Hm, I deviated from my 3-5 page average yesterday and rambled on quite a bit.
I poked around goodreads a bit more since Polly friended me (thanks, Polly!), and I looked through all the friend suggestions it gave me (since now we had a friend in common). There were a lot of names I've seen from both this project and various mailing lists, which was a nice reminder that the library world has a 6-degrees-of-separation thing going on.
After looking through how the connections work, I went ahead and hooked up my Twitter account, since I can just push though status updates on books. The world will not have to suffer through an inundation of twenty-five or so years of reading. (Speaking of Twitter, after seeing the NASA pictures someone else linked for Thing 3, I added @NASA on Twitter. They're surprisingly chatty! Of course, they're in the run-up to a shuttle launch, as well.)

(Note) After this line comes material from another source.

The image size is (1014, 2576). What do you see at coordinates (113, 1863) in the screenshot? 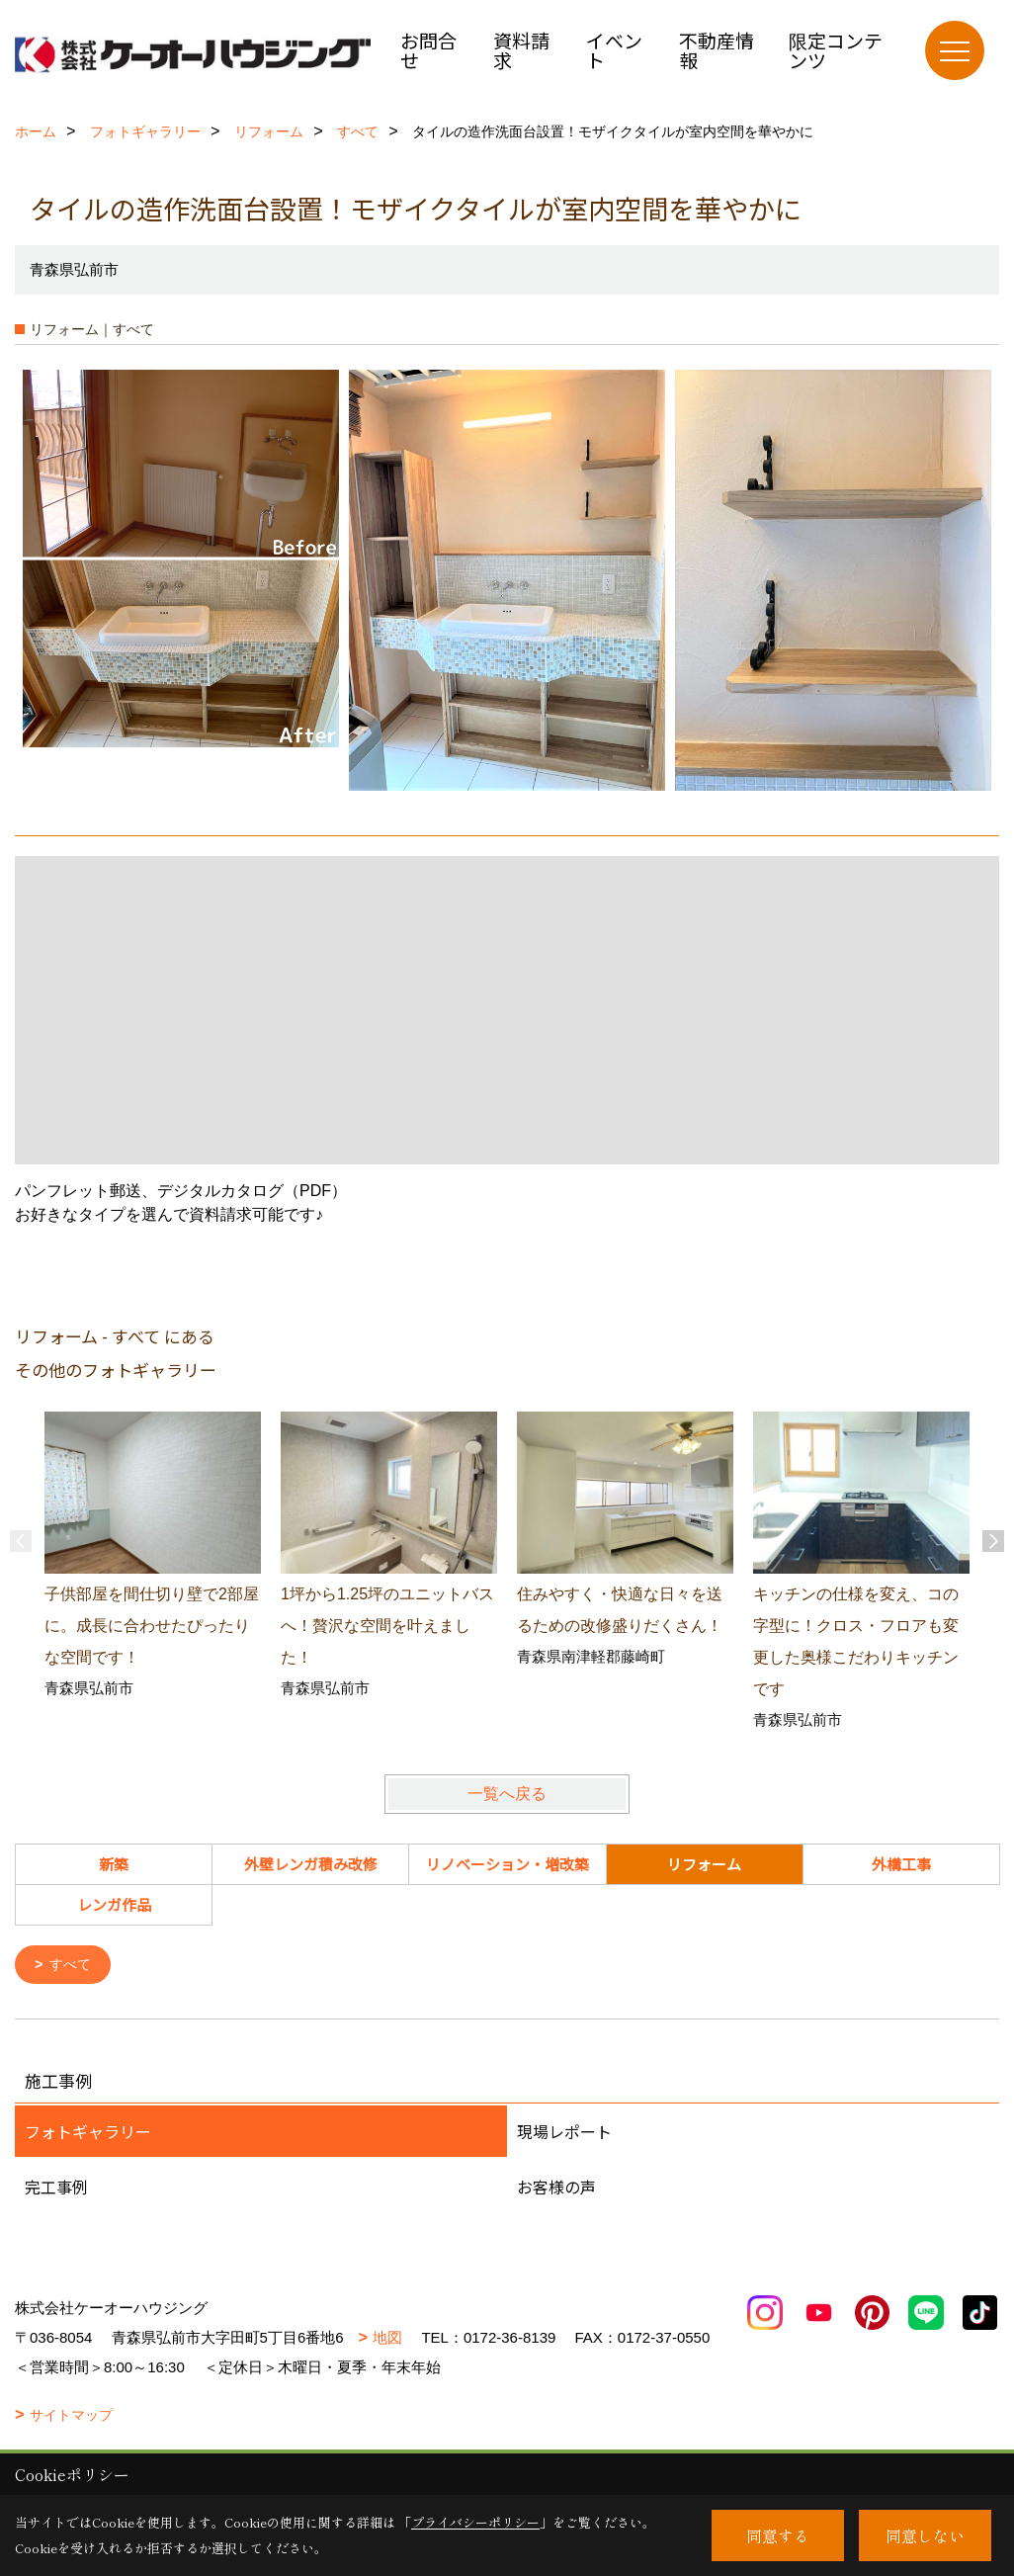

I added a profile picture; I didn't want to have to plug my camera in (I'm one of those people who doesn't delete pictures if they're not blurry and my camera isn't full), so I pulled the picture off my Facebook page. Facebook keeps changing how it displays pictures (now a slideshow type thing), so it took a little searching to find the "download" button. It's from last June, taken about 7:30 p.m. in front of the Lincoln Memorial with the Washington Monument behind us. The weather was awful - 90 degrees and very humid - and it reminded me of one of the reasons I'm not still living where I grew up (on the same latitude as DC). People kept offering to take pictures of us for us when they'd see us with me holding the camera out and trying to guesstimate whether we were in the shot. (My husband doesn't want pictures of him posted online, so I crop him out of stuff I post if we're both in it.)
Actually, thinking about the trip to DC reminds me that I should add The Guns of August to my books read - I got it in the bookstore in the central train station to read on the train that we were taking from our hotel in Alexandria into the center of the city. Barbara Tuchman was an amazing writer, and I wish she'd done a book on the entire war. Just getting the one August out of her left me wanting so much more.